Among the lines of the records, count those containing the word "viewport", then give the number alone.

** Source data **
'''

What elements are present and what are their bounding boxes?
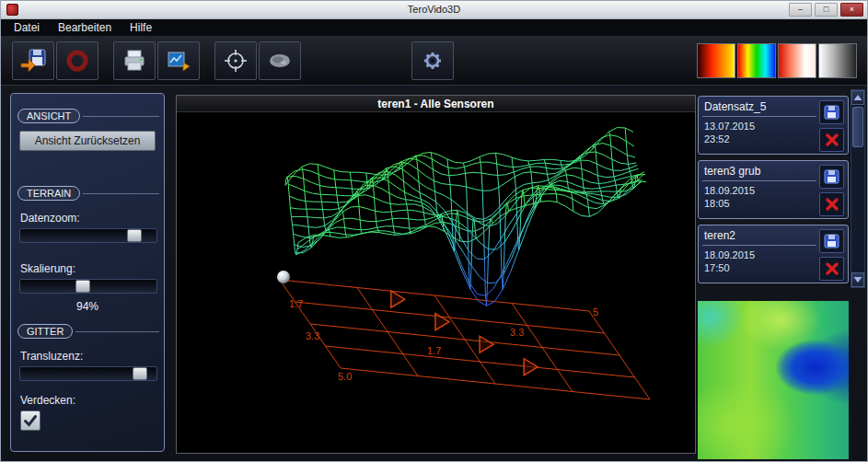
heatmap-thumbnail[interactable]	[698, 301, 849, 459]
group-divider	[83, 116, 159, 117]
svg-text:3.3: 3.3	[510, 327, 524, 338]
group-label-ansicht: ANSICHT	[17, 109, 80, 123]
dataset-time: 23:52	[704, 133, 730, 144]
window-title: TeroVido3D	[1, 4, 867, 15]
window-controls: – □ ×	[789, 3, 863, 17]
dataset-time: 18:05	[704, 198, 730, 209]
group-divider	[83, 193, 159, 194]
divider	[702, 245, 816, 246]
save-icon	[19, 48, 47, 74]
dataset-delete-button[interactable]	[819, 128, 844, 152]
close-button[interactable]: ×	[840, 3, 863, 17]
record-button[interactable]	[56, 41, 98, 80]
svg-text:1.7: 1.7	[427, 345, 441, 356]
group-divider	[75, 331, 159, 332]
transluzenz-label: Transluzenz:	[20, 350, 83, 363]
scrollbar-thumb[interactable]	[852, 107, 863, 147]
record-ring-icon	[64, 48, 91, 74]
delete-x-icon	[825, 261, 839, 276]
dataset-time: 17:50	[704, 262, 730, 273]
colormap-red-white-button[interactable]	[778, 43, 816, 78]
dataset-scrollbar[interactable]	[851, 89, 865, 288]
scrollbar-track[interactable]	[851, 105, 864, 272]
floppy-icon	[824, 105, 839, 120]
arrow-up-icon	[853, 94, 862, 101]
dataset-date: 13.07.2015	[704, 121, 755, 132]
viewport-title: teren1 - Alle Sensoren	[177, 96, 695, 112]
settings-panel: ANSICHT Ansicht Zurücksetzen TERRAIN Dat…	[10, 93, 165, 452]
dataset-name: teren2	[704, 229, 735, 242]
viewport-3d[interactable]: teren1 - Alle Sensoren 53.31.71.73.35.0	[176, 95, 696, 454]
group-header-ansicht: ANSICHT	[17, 109, 159, 123]
scroll-down-button[interactable]	[851, 272, 864, 287]
menu-bearbeiten[interactable]: Bearbeiten	[49, 21, 121, 34]
slider-handle[interactable]	[127, 229, 142, 242]
group-header-gitter: GITTER	[17, 324, 159, 339]
svg-text:3.3: 3.3	[306, 330, 319, 341]
delete-x-icon	[825, 133, 839, 147]
scroll-up-button[interactable]	[851, 90, 864, 105]
slider-handle[interactable]	[75, 280, 90, 293]
svg-text:5: 5	[593, 306, 598, 318]
title-bar[interactable]: TeroVido3D – □ ×	[1, 1, 867, 19]
slider-handle[interactable]	[133, 367, 147, 380]
verdecken-label: Verdecken:	[20, 394, 75, 407]
svg-text:1.7: 1.7	[289, 298, 303, 309]
dataset-card[interactable]: teren2 18.09.2015 17:50	[698, 225, 849, 283]
printer-icon	[121, 48, 148, 74]
skalierung-value: 94%	[11, 300, 164, 313]
export-view-button[interactable]	[157, 41, 200, 80]
dataset-name: Datensatz_5	[704, 100, 766, 113]
dataset-save-button[interactable]	[819, 165, 844, 189]
check-icon	[23, 413, 38, 428]
colormap-rainbow-button[interactable]	[737, 43, 776, 78]
toolbar	[1, 36, 867, 86]
dataset-delete-button[interactable]	[819, 192, 844, 216]
show-heatmap-button[interactable]	[259, 41, 301, 80]
delete-x-icon	[825, 197, 839, 212]
floppy-icon	[824, 234, 839, 248]
minimize-button[interactable]: –	[789, 3, 812, 17]
dataset-card[interactable]: teren3 grub 18.09.2015 18:05	[698, 160, 849, 219]
colormap-hot-button[interactable]	[697, 43, 735, 78]
scan-blob-icon	[266, 48, 294, 74]
svg-text:5.0: 5.0	[338, 371, 352, 382]
divider	[702, 116, 816, 117]
app-window: TeroVido3D – □ × Datei Bearbeiten Hilfe	[0, 0, 868, 462]
save-dataset-button[interactable]	[12, 41, 54, 80]
dataset-date: 18.09.2015	[704, 185, 755, 196]
center-view-button[interactable]	[214, 41, 257, 80]
skalierung-slider[interactable]	[19, 279, 157, 294]
group-header-terrain: TERRAIN	[17, 186, 159, 201]
export-chart-icon	[165, 48, 192, 74]
menu-hilfe[interactable]: Hilfe	[121, 21, 161, 34]
arrow-down-icon	[853, 276, 862, 283]
dataset-save-button[interactable]	[819, 100, 844, 124]
datenzoom-label: Datenzoom:	[20, 212, 80, 225]
dataset-save-button[interactable]	[819, 229, 844, 253]
menu-datei[interactable]: Datei	[5, 21, 49, 34]
reset-view-button[interactable]: Ansicht Zurücksetzen	[19, 131, 156, 151]
dataset-date: 18.09.2015	[704, 249, 755, 260]
floppy-icon	[824, 169, 839, 184]
menu-bar: Datei Bearbeiten Hilfe	[1, 19, 867, 36]
settings-button[interactable]	[411, 41, 454, 80]
colormap-grayscale-button[interactable]	[818, 43, 857, 78]
dataset-card[interactable]: Datensatz_5 13.07.2015 23:52	[698, 96, 849, 155]
dataset-name: teren3 grub	[704, 165, 760, 178]
crosshair-icon	[222, 48, 249, 74]
group-label-terrain: TERRAIN	[17, 186, 80, 201]
dataset-delete-button[interactable]	[819, 257, 844, 281]
transluzenz-slider[interactable]	[19, 366, 157, 381]
gear-icon	[419, 48, 446, 74]
divider	[702, 180, 816, 181]
print-button[interactable]	[113, 41, 156, 80]
maximize-button[interactable]: □	[815, 3, 838, 17]
datenzoom-slider[interactable]	[19, 228, 157, 243]
verdecken-checkbox[interactable]	[20, 410, 41, 431]
group-label-gitter: GITTER	[17, 324, 73, 339]
terrain-3d-scene[interactable]: 53.31.71.73.35.0	[177, 112, 695, 453]
skalierung-label: Skalierung:	[20, 262, 75, 275]
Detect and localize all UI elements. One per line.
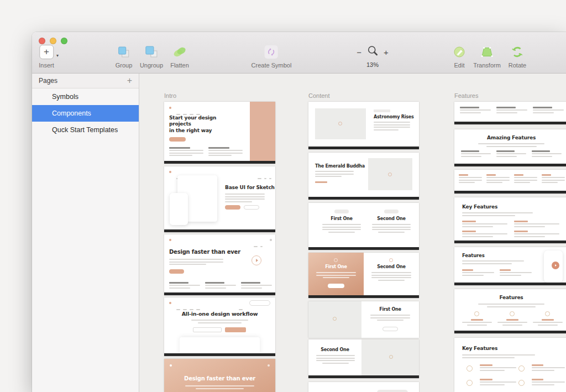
- mini-footer-bar: [164, 353, 275, 356]
- group-button[interactable]: Group: [116, 44, 133, 69]
- mini-text: [460, 107, 491, 114]
- fullscreen-button[interactable]: [61, 38, 67, 44]
- mini-text: [241, 282, 272, 290]
- sidebar-item-label: Quck Start Templates: [52, 126, 118, 134]
- mini-nav-button: [249, 300, 270, 306]
- mini-text: [462, 260, 524, 265]
- mini-heading: First One: [361, 307, 419, 312]
- artboard-title-intro[interactable]: Intro: [164, 92, 275, 102]
- artboard-features-5[interactable]: Features: [454, 247, 566, 285]
- mini-salmon-half: First One: [308, 253, 364, 295]
- mini-heading: Second One: [364, 264, 419, 270]
- add-page-button[interactable]: +: [127, 76, 132, 85]
- mini-text: [500, 269, 532, 277]
- mini-text: [316, 272, 356, 280]
- sidebar-item-symbols[interactable]: Symbols: [32, 88, 139, 105]
- mini-footer-bar: [164, 161, 275, 164]
- mini-heading: Second One: [369, 216, 413, 222]
- artboard-intro-5[interactable]: Design faster than ever: [164, 359, 275, 392]
- edit-button[interactable]: Edit: [453, 44, 465, 69]
- artboard-content-4[interactable]: First One Second One: [308, 253, 419, 298]
- mini-image-icon: [333, 317, 337, 321]
- sidebar-item-quick-start-templates[interactable]: Quck Start Templates: [32, 122, 139, 138]
- mini-text: [322, 224, 361, 234]
- mini-footer-bar: [454, 241, 566, 243]
- artboard-features-4[interactable]: Key Features: [454, 197, 566, 243]
- mini-nav-dot: [268, 364, 270, 367]
- insert-button[interactable]: + ▾ Insert: [39, 44, 54, 69]
- mini-text: [186, 320, 253, 325]
- artboard-features-1[interactable]: [454, 102, 566, 124]
- mini-text: [462, 231, 507, 238]
- pages-sidebar: Pages + Symbols Components Quck Start Te…: [32, 74, 139, 392]
- zoom-controls: − + 13%: [357, 44, 389, 68]
- create-symbol-icon: [265, 45, 278, 59]
- ungroup-label: Ungroup: [140, 62, 163, 69]
- artboard-title-content[interactable]: Content: [308, 92, 419, 102]
- mini-ghost: [384, 210, 399, 213]
- mini-text: [480, 364, 516, 372]
- mini-text: [475, 143, 547, 148]
- mini-text: [205, 282, 236, 290]
- mini-button: [169, 269, 184, 274]
- artboard-features-3[interactable]: [454, 170, 566, 194]
- mini-heading: All-in-one design workflow: [164, 311, 275, 317]
- mini-logo: [169, 171, 171, 173]
- mini-text: [372, 224, 411, 234]
- group-icon: [118, 44, 130, 60]
- artboard-intro-4[interactable]: All-in-one design workflow: [164, 297, 275, 356]
- mini-button: [225, 205, 240, 210]
- zoom-out-button[interactable]: −: [357, 48, 361, 57]
- mini-text: [462, 354, 535, 359]
- sidebar-item-components[interactable]: Components: [32, 105, 139, 122]
- mini-image-icon: [338, 122, 342, 126]
- mini-ghost: [374, 109, 390, 114]
- mini-footer-bar: [308, 197, 419, 200]
- mini-feature-icon: [467, 365, 473, 372]
- zoom-in-button[interactable]: +: [384, 48, 389, 57]
- artboard-intro-1[interactable]: Start your design projects in the right …: [164, 102, 275, 164]
- mini-text: [374, 122, 410, 132]
- artboard-features-6[interactable]: Features: [454, 289, 566, 333]
- artboard-content-6[interactable]: Second One: [308, 339, 419, 378]
- minimize-button[interactable]: [50, 38, 56, 44]
- mini-text: [208, 147, 243, 158]
- mini-feature-icon: [474, 311, 479, 316]
- mini-feature-icon: [467, 380, 473, 386]
- close-button[interactable]: [39, 38, 45, 44]
- artboard-intro-2[interactable]: Base UI for Sketch: [164, 166, 275, 232]
- create-symbol-button[interactable]: Create Symbol: [251, 44, 292, 69]
- mini-heading: Key Features: [462, 204, 497, 210]
- mini-icon: [389, 258, 393, 262]
- mini-text: [169, 282, 200, 290]
- mini-footer-bar: [454, 191, 566, 194]
- artboard-features-2[interactable]: Amazing Features: [454, 129, 566, 166]
- transform-button[interactable]: Transform: [473, 44, 501, 69]
- mini-button: [328, 284, 344, 288]
- mini-feature-icon: [518, 380, 525, 386]
- mini-footer-bar: [454, 283, 566, 285]
- artboard-content-1[interactable]: Astronomy Rises: [308, 102, 419, 149]
- mini-text: [497, 319, 527, 327]
- artboard-content-7[interactable]: [308, 382, 419, 392]
- rotate-icon: [511, 44, 523, 60]
- rotate-button[interactable]: Rotate: [509, 44, 526, 69]
- artboard-title-features[interactable]: Features: [454, 92, 566, 102]
- mini-side-panel: [250, 102, 275, 161]
- mini-icon: [334, 258, 338, 262]
- flatten-label: Flatten: [170, 62, 189, 69]
- artboard-intro-3[interactable]: Design faster than ever: [164, 234, 275, 295]
- pages-header: Pages +: [32, 74, 139, 88]
- mini-heading: Second One: [308, 347, 361, 353]
- mini-link: [315, 181, 327, 184]
- flatten-button[interactable]: Flatten: [170, 44, 189, 69]
- mini-text: [514, 221, 559, 228]
- artboard-content-3[interactable]: First One Second One: [308, 203, 419, 250]
- ungroup-icon: [145, 44, 158, 60]
- artboard-content-5[interactable]: First One: [308, 301, 419, 338]
- artboard-content-2[interactable]: The Emerald Buddha: [308, 153, 419, 200]
- canvas[interactable]: Intro Start your design projects in the …: [139, 74, 566, 392]
- ungroup-button[interactable]: Ungroup: [140, 44, 163, 69]
- artboard-features-7[interactable]: Key Features: [454, 338, 566, 392]
- mini-heading: Astronomy Rises: [374, 114, 414, 120]
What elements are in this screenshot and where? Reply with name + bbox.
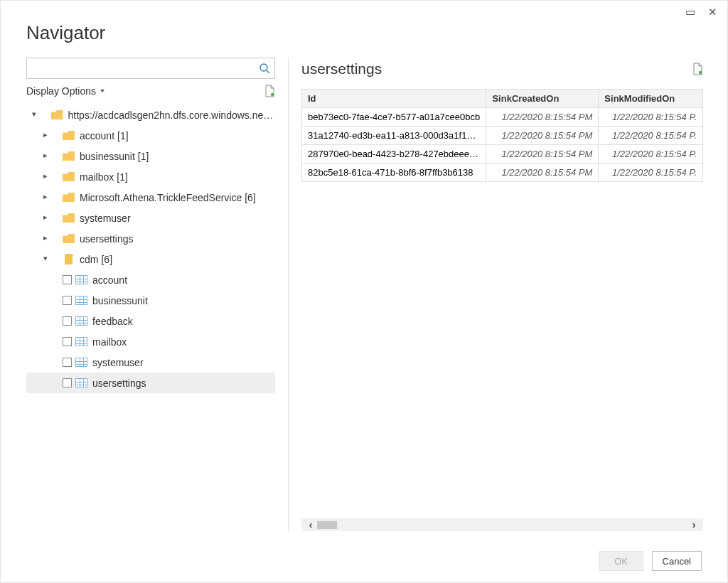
column-sinkcreatedon[interactable]: SinkCreatedOn: [486, 90, 599, 108]
display-options-label: Display Options: [26, 85, 96, 97]
search-input[interactable]: [33, 63, 259, 75]
table-row[interactable]: 82bc5e18-61ca-471b-8bf6-8f7ffb3b6138 1/2…: [302, 164, 703, 182]
tree-folder-mailbox[interactable]: ▸ mailbox [1]: [26, 166, 275, 187]
checkbox[interactable]: [63, 296, 72, 305]
window-maximize-icon[interactable]: ▭: [685, 6, 695, 17]
svg-point-2: [271, 93, 274, 96]
tree-table-businessunit[interactable]: businessunit: [26, 290, 275, 311]
tree-folder-usersettings[interactable]: ▸ usersettings: [26, 228, 275, 249]
scroll-left-icon[interactable]: ‹: [306, 519, 316, 530]
ok-button: OK: [599, 551, 643, 571]
tree-folder-businessunit[interactable]: ▸ businessunit [1]: [26, 146, 275, 166]
tree-table-usersettings[interactable]: usersettings: [26, 373, 275, 393]
navigator-left-pane: Display Options ▾ https://acdcadlsgen2hn…: [26, 58, 275, 531]
collapse-icon[interactable]: ▾: [41, 254, 50, 263]
tree-folder-account[interactable]: ▸ account [1]: [26, 125, 275, 146]
tree-folder-athena[interactable]: ▸ Microsoft.Athena.TrickleFeedService [6…: [26, 187, 275, 208]
cancel-button[interactable]: Cancel: [652, 551, 702, 571]
table-icon: [75, 296, 87, 305]
chevron-down-icon: [100, 90, 105, 92]
refresh-preview-icon[interactable]: [692, 63, 703, 75]
expand-icon[interactable]: ▸: [41, 151, 50, 160]
checkbox[interactable]: [63, 316, 72, 326]
expand-icon[interactable]: ▸: [41, 171, 50, 181]
expand-icon[interactable]: ▸: [41, 130, 50, 139]
column-id[interactable]: Id: [302, 90, 486, 108]
folder-icon: [63, 233, 75, 244]
refresh-page-icon[interactable]: [264, 85, 275, 97]
svg-point-3: [699, 71, 702, 74]
folder-icon: [51, 109, 63, 120]
window-close-icon[interactable]: ✕: [708, 6, 717, 17]
folder-icon: [63, 151, 75, 161]
folder-icon: [63, 171, 75, 182]
table-row[interactable]: beb73ec0-7fae-4ce7-b577-a01a7cee0bcb 1/2…: [302, 108, 703, 127]
checkbox[interactable]: [63, 358, 72, 367]
table-icon: [75, 275, 87, 284]
table-icon: [75, 316, 87, 326]
tree-root-label: https://acdcadlsgen2hn.dfs.core.windows.…: [68, 109, 275, 121]
tree-root[interactable]: ▾ https://acdcadlsgen2hn.dfs.core.window…: [26, 105, 275, 125]
folder-icon: [63, 213, 75, 223]
column-sinkmodifiedon[interactable]: SinkModifiedOn: [599, 90, 703, 108]
tree-table-account[interactable]: account: [26, 269, 275, 290]
tree-folder-systemuser[interactable]: ▸ systemuser: [26, 208, 275, 228]
tree-table-systemuser[interactable]: systemuser: [26, 352, 275, 373]
table-icon: [75, 378, 87, 387]
scroll-right-icon[interactable]: ›: [689, 519, 699, 530]
expand-icon[interactable]: ▸: [41, 213, 50, 222]
scroll-thumb[interactable]: [317, 521, 337, 529]
database-icon: [65, 255, 73, 264]
expand-icon[interactable]: ▸: [41, 233, 50, 242]
checkbox[interactable]: [63, 275, 72, 284]
folder-icon: [63, 130, 75, 141]
tree-cdm[interactable]: ▾ cdm [6]: [26, 249, 275, 269]
tree-table-feedback[interactable]: feedback: [26, 311, 275, 331]
preview-title: usersettings: [301, 60, 382, 77]
expand-icon[interactable]: ▸: [41, 192, 50, 201]
table-icon: [75, 337, 87, 346]
collapse-icon[interactable]: ▾: [29, 109, 39, 119]
search-box[interactable]: [26, 58, 275, 79]
horizontal-scrollbar[interactable]: ‹ ›: [301, 518, 703, 531]
checkbox[interactable]: [63, 337, 72, 346]
display-options-dropdown[interactable]: Display Options: [26, 85, 105, 97]
navigator-tree: ▾ https://acdcadlsgen2hn.dfs.core.window…: [26, 105, 275, 531]
preview-pane: usersettings Id SinkCreatedOn SinkModifi…: [288, 58, 703, 531]
dialog-title: Navigator: [1, 1, 727, 57]
table-row[interactable]: 287970e0-bead-4423-b278-427ebdeee821 1/2…: [302, 145, 703, 164]
navigator-dialog: ▭ ✕ Navigator Display Options: [0, 0, 728, 583]
tree-table-mailbox[interactable]: mailbox: [26, 331, 275, 352]
table-header-row: Id SinkCreatedOn SinkModifiedOn: [302, 90, 703, 108]
preview-table: Id SinkCreatedOn SinkModifiedOn beb73ec0…: [301, 89, 703, 182]
table-row[interactable]: 31a12740-ed3b-ea11-a813-000d3a1f1246 1/2…: [302, 127, 703, 145]
svg-line-1: [267, 70, 269, 73]
search-icon[interactable]: [259, 63, 270, 74]
table-icon: [75, 358, 87, 367]
svg-point-0: [260, 64, 267, 71]
checkbox[interactable]: [63, 378, 72, 387]
folder-icon: [63, 192, 75, 203]
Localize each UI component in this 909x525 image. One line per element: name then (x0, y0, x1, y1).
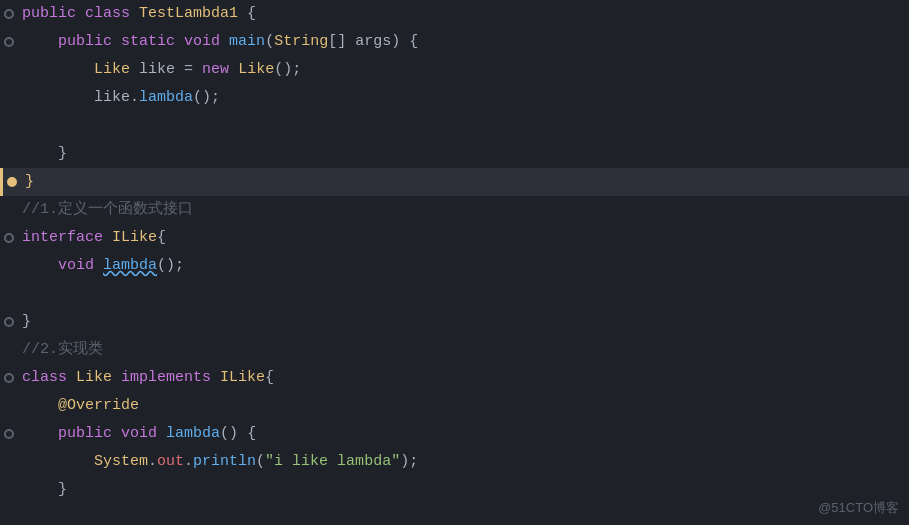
code-line-3: Like like = new Like(); (0, 56, 909, 84)
gutter-18 (0, 485, 18, 495)
code-line-10: void lambda(); (0, 252, 909, 280)
line-content-9: interface ILike{ (18, 226, 909, 250)
gutter-8 (0, 205, 18, 215)
line-content-3: Like like = new Like(); (18, 58, 909, 82)
line-content-16: public void lambda() { (18, 422, 909, 446)
gutter-icon-11 (4, 289, 14, 299)
line-content-15: @Override (18, 394, 909, 418)
code-line-1: public class TestLambda1 { (0, 0, 909, 28)
code-line-2: public static void main(String[] args) { (0, 28, 909, 56)
code-line-18: } (0, 476, 909, 504)
gutter-9 (0, 233, 18, 243)
gutter-15 (0, 401, 18, 411)
line-content-6: } (18, 142, 909, 166)
gutter-icon-9 (4, 233, 14, 243)
gutter-1 (0, 9, 18, 19)
code-line-13: //2.实现类 (0, 336, 909, 364)
gutter-13 (0, 345, 18, 355)
line-content-14: class Like implements ILike{ (18, 366, 909, 390)
watermark: @51CTO博客 (818, 499, 899, 517)
line-content-1: public class TestLambda1 { (18, 2, 909, 26)
gutter-icon-16 (4, 429, 14, 439)
code-line-15: @Override (0, 392, 909, 420)
code-line-7: } (0, 168, 909, 196)
line-content-18: } (18, 478, 909, 502)
gutter-3 (0, 65, 18, 75)
code-line-8: //1.定义一个函数式接口 (0, 196, 909, 224)
line-content-2: public static void main(String[] args) { (18, 30, 909, 54)
code-line-16: public void lambda() { (0, 420, 909, 448)
gutter-icon-8 (4, 205, 14, 215)
code-line-14: class Like implements ILike{ (0, 364, 909, 392)
gutter-icon-18 (4, 485, 14, 495)
gutter-icon-7 (7, 177, 17, 187)
line-content-8: //1.定义一个函数式接口 (18, 198, 909, 222)
gutter-7 (3, 177, 21, 187)
gutter-icon-3 (4, 65, 14, 75)
code-line-6: } (0, 140, 909, 168)
code-line-12: } (0, 308, 909, 336)
gutter-10 (0, 261, 18, 271)
gutter-icon-17 (4, 457, 14, 467)
line-content-7: } (21, 170, 909, 194)
code-line-5 (0, 112, 909, 140)
gutter-icon-10 (4, 261, 14, 271)
gutter-17 (0, 457, 18, 467)
line-content-10: void lambda(); (18, 254, 909, 278)
gutter-icon-15 (4, 401, 14, 411)
code-editor: public class TestLambda1 { public static… (0, 0, 909, 525)
gutter-icon-1 (4, 9, 14, 19)
gutter-icon-13 (4, 345, 14, 355)
line-content-12: } (18, 310, 909, 334)
gutter-6 (0, 149, 18, 159)
gutter-5 (0, 121, 18, 131)
gutter-icon-6 (4, 149, 14, 159)
line-content-13: //2.实现类 (18, 338, 909, 362)
code-line-17: System.out.println("i like lambda"); (0, 448, 909, 476)
gutter-11 (0, 289, 18, 299)
gutter-16 (0, 429, 18, 439)
gutter-icon-2 (4, 37, 14, 47)
line-content-17: System.out.println("i like lambda"); (18, 450, 909, 474)
code-line-4: like.lambda(); (0, 84, 909, 112)
gutter-icon-12 (4, 317, 14, 327)
gutter-2 (0, 37, 18, 47)
code-line-11 (0, 280, 909, 308)
line-content-4: like.lambda(); (18, 86, 909, 110)
code-line-9: interface ILike{ (0, 224, 909, 252)
gutter-12 (0, 317, 18, 327)
gutter-14 (0, 373, 18, 383)
gutter-icon-4 (4, 93, 14, 103)
gutter-4 (0, 93, 18, 103)
gutter-icon-5 (4, 121, 14, 131)
gutter-icon-14 (4, 373, 14, 383)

'''

** Response area **
2